But after Thanksgiving I had almost 5000 words to catch up on, and only a week left! If I averaged in those extra 5000 words, my daily word count needed to get bumped up to 2100 words a day. I was excited though, because I'm the type that can really perform when the pressure is on... and if the pressure is only for a short period, like a week. Writing like crazy caused my imagination to go into overdrive, and my novel was really taking shape... by week 4, I was in the homestretch, with about 90% of the novel behind me, just a few chapters left to go!
Then, I got sick!! The nasty stomach virus thing caught up with me, plus I was already running on severe sleep deprivation... my motivation to meet that 50,000 word goal quickly evaporated. I ended up only writing less than 1,000 words that last week.

But despite the disappointing end, NANOWRIMO was an incredible experience, and I'll definitely be trying it again next year, plus I'll be trying to talk all my writing friends into trying it, as well. The NANOWRIMO organizers would send out great motivational emails every week, plus lots of tips and tricks to "keep writing" and make your daily word count goal. One tip was to get together with a writing buddy and have "word wars". That's where you race against a stopwatch to see who could produce the most words in say, a half hour. Then you do another word war, and another, till 2 hours have passed and you have miraculously written over 2,000 words (even though your buddy still beat by typing 2002 words, so what? You just exceeded your word count for the day).

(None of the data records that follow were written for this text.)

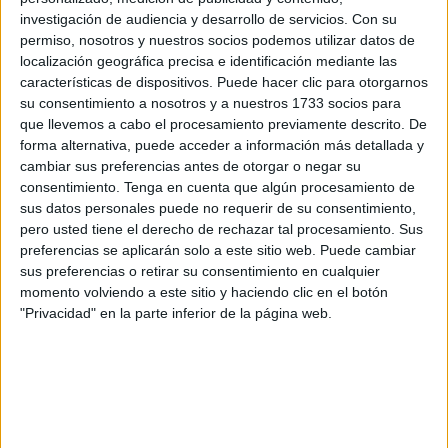
investigación de audiencia y desarrollo de servicios.
Con su
Viernes Santo
y saldrá a las 20.30 horas desde el
permiso, nosotros y nuestros socios podemos utilizar datos de
Santuario Nuestra Señora de África.
localización geográfica precisa e identificación mediante las
características de dispositivos. Puede hacer clic para otorgarnos
Su recorrido incluye Edrissis, el Paseo de las Palmeras, la
su consentimiento a nosotros y a nuestros 1733 socios para
Plaza de la Constitución, el Paseo del Revellín, Padilla,
que llevemos a cabo el procesamiento previamente descrito. De
Paseo Colón y Victori Goñalons. La entrada en Carrera
forma alternativa, puede acceder a información más detallada y
Oficial está prevista a las 21.05 horas y la salida a las
cambiar sus preferencias antes de otorgar o negar su
consentimiento.
Tenga en cuenta que algún procesamiento de
21.45 horas con recorrido por Pepe Serón y Edrissis.
sus datos personales puede no requerir de su consentimiento,
Mientras que la recogida será a las 00.05 horas.
pero usted tiene el derecho de rechazar tal procesamiento. Sus
preferencias se aplicarán solo a este sitio web. Puede cambiar
Todo este itinerario se seguirá con un cambio importante y
sus preferencias o retirar su consentimiento en cualquier
que costó mucho decidir. Y es que en esta Semana Santa,
momento volviendo a este sitio y haciendo clic en el botón
tras dos años de pausa debido a la pandemia, la salida
"Privacidad" en la parte inferior de la página web.
procesional solo la harán con el Cristo de la Expiración, en
silencio, mientras la Virgen, luciendo dos rosarios donados
por una devota, aguarda en el templo, donde podrá ser
visitada por los fieles ceutíes.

I have promised myself I'm not going to look back over what I've written until I've finished the book. I only have a few more chapters to go. FINISH IT! Then I will take the time to go back and start editing it. When you are racing to create vast quantities of words in a short period of time, there is sure to be lots of junk that needs to edited, or perhaps even deleted. But right now, I'm still in production mode. I'll save editing mode for 2008. And, hopefully sometime in 2008, I'll be able to get a good start on my NEXT novel. (and finish it by November, thanks to NANOWRIMO).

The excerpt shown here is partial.